EXERCISE DIRECTIONS: Copy the entries exactly. Their pictures do not belong in the copy.

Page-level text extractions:
########################################

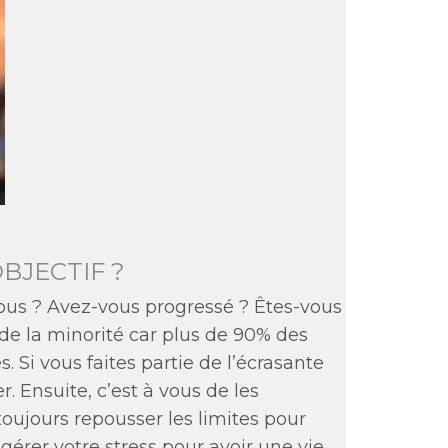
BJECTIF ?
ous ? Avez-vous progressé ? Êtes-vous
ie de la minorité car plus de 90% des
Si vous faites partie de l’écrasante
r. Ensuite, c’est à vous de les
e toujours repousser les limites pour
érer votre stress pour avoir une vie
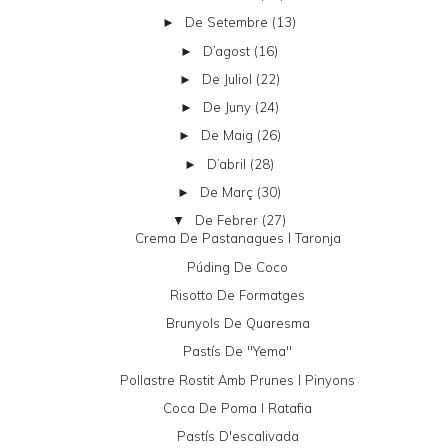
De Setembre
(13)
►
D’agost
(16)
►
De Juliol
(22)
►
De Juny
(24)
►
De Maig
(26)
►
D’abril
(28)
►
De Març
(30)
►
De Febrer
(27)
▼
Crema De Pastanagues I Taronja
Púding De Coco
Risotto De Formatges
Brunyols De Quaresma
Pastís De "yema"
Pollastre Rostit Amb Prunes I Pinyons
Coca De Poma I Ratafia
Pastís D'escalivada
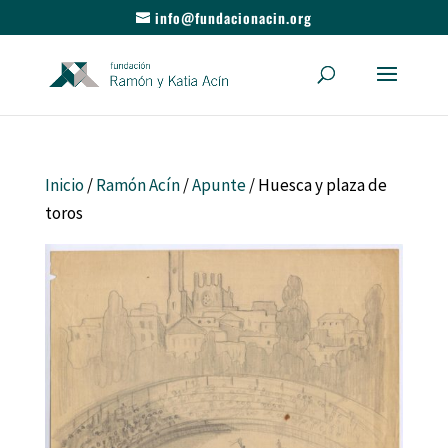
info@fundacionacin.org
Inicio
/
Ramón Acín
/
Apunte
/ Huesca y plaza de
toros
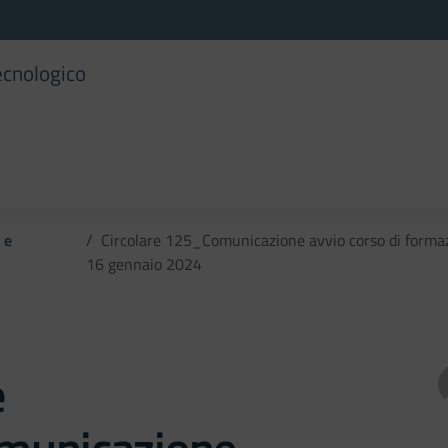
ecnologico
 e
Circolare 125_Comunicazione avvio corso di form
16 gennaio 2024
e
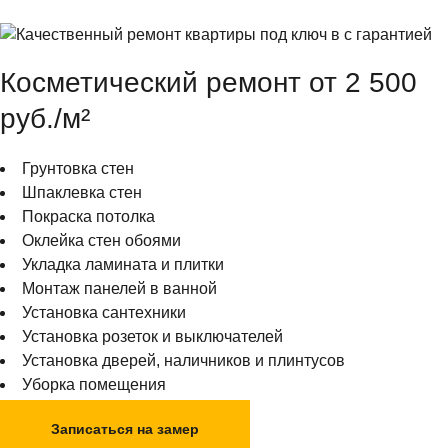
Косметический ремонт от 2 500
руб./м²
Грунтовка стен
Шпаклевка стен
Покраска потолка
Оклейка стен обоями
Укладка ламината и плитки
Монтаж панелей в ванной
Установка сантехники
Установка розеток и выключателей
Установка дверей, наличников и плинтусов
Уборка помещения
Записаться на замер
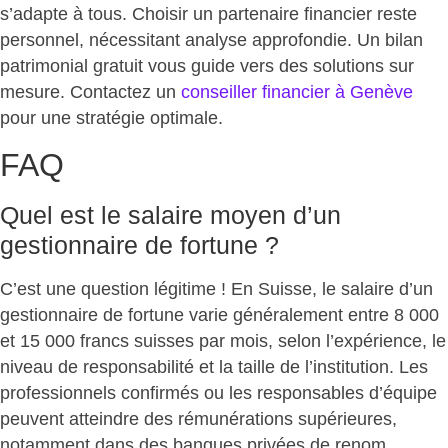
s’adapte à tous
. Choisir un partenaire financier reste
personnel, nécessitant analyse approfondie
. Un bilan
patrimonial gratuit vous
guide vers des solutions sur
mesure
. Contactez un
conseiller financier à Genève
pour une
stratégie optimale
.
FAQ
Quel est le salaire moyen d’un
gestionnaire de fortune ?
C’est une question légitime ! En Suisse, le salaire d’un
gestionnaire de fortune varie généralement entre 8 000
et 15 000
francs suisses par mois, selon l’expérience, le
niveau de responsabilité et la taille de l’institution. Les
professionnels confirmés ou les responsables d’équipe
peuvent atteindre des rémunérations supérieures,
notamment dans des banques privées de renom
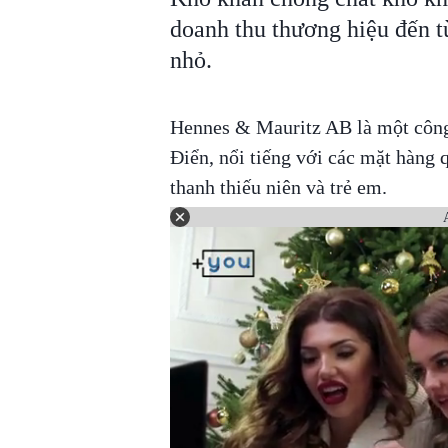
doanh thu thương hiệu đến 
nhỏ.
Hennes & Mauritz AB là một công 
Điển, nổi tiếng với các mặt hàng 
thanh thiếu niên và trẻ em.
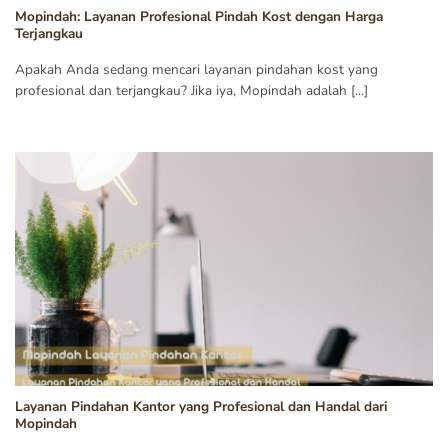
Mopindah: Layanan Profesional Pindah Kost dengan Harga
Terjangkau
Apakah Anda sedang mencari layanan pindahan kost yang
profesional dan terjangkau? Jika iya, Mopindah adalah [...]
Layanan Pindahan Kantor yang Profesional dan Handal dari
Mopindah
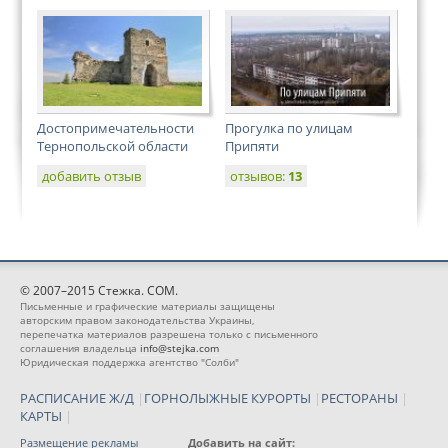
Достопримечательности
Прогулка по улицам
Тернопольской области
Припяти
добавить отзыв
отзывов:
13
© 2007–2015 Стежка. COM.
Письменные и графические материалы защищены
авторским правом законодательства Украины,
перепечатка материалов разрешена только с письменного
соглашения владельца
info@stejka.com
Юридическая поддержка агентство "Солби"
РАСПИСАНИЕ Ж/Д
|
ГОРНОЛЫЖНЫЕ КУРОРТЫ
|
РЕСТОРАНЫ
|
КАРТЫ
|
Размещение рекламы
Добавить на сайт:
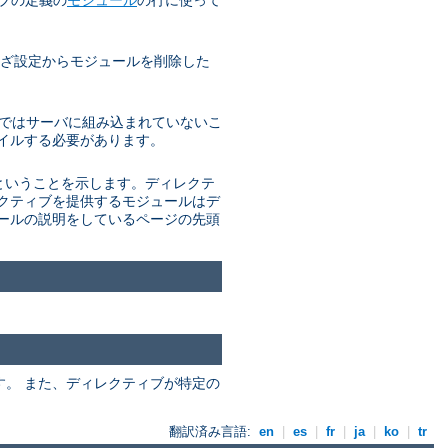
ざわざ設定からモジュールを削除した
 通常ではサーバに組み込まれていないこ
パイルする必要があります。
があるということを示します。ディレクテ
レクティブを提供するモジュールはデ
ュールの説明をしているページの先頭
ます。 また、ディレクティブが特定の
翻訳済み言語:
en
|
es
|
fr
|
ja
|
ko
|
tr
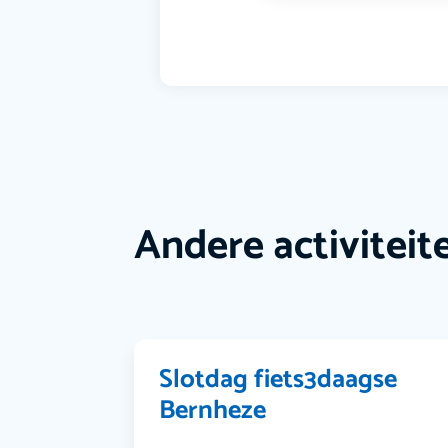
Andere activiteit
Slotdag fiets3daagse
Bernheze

########################################

ANSWER SECTION:
BJECTIF ?
ous ? Avez-vous progressé ? Êtes-vous
ie de la minorité car plus de 90% des
Si vous faites partie de l’écrasante
r. Ensuite, c’est à vous de les
e toujours repousser les limites pour
érer votre stress pour avoir une vie
De Setembre
(13)
►
D’agost
(16)
►
De Juliol
(22)
►
De Juny
(24)
►
De Maig
(26)
►
D’abril
(28)
►
De Març
(30)
►
De Febrer
(27)
▼
Crema De Pastanagues I Taronja
Púding De Coco
Risotto De Formatges
Brunyols De Quaresma
Pastís De "yema"
Pollastre Rostit Amb Prunes I Pinyons
Coca De Poma I Ratafia
Pastís D'escalivada
info@fundacionacin.org
Inicio
/
Ramón Acín
/
Apunte
/ Huesca y plaza de
toros
ecnologico
 e
Circolare 125_Comunicazione avvio corso di form
16 gennaio 2024
e
Косметический ремонт от 2 500
руб./м²
Грунтовка стен
Шпаклевка стен
Покраска потолка
Оклейка стен обоями
Укладка ламината и плитки
Монтаж панелей в ванной
Установка сантехники
Установка розеток и выключателей
Установка дверей, наличников и плинтусов
Уборка помещения
Записаться на замер
s’adapte à tous
. Choisir un partenaire financier reste
personnel, nécessitant analyse approfondie
. Un bilan
patrimonial gratuit vous
guide vers des solutions sur
mesure
. Contactez un
conseiller financier à Genève
pour une
stratégie optimale
.
FAQ
Quel est le salaire moyen d’un
gestionnaire de fortune ?
C’est une question légitime ! En Suisse, le salaire d’un
gestionnaire de fortune varie généralement entre 8 000
et 15 000
francs suisses par mois, selon l’expérience, le
niveau de responsabilité et la taille de l’institution. Les
professionnels confirmés ou les responsables d’équipe
peuvent atteindre des rémunérations supérieures,
notamment dans des banques privées de renom
doanh thu thương hiệu đến 
nhỏ.
Hennes & Mauritz AB là một công 
Điển, nổi tiếng với các mặt hàng 
thanh thiếu niên và trẻ em.
Mopindah: Layanan Profesional Pindah Kost dengan Harga
Terjangkau
Apakah Anda sedang mencari layanan pindahan kost yang
profesional dan terjangkau? Jika iya, Mopindah adalah [...]
Layanan Pindahan Kantor yang Profesional dan Handal dari
Mopindah
Достопримечательности
Прогулка по улицам
Тернопольской области
Припяти
добавить отзыв
отзывов:
13
© 2007–2015 Стежка. COM.
Письменные и графические материалы защищены
авторским правом законодательства Украины,
перепечатка материалов разрешена только с письменного
соглашения владельца
info@stejka.com
Юридическая поддержка агентство "Солби"
РАСПИСАНИЕ Ж/Д
|
ГОРНОЛЫЖНЫЕ КУРОРТЫ
|
РЕСТОРАНЫ
|
КАРТЫ
|
Размещение рекламы
Добавить на сайт:
ざわざ設定からモジュールを削除した
 通常ではサーバに組み込まれていないこ
パイルする必要があります。
があるということを示します。ディレクテ
レクティブを提供するモジュールはデ
ュールの説明をしているページの先頭
ます。 また、ディレクティブが特定の
翻訳済み言語:
en
|
es
|
fr
|
ja
|
ko
|
tr
Andere activiteit
Slotdag fiets3daagse
Bernheze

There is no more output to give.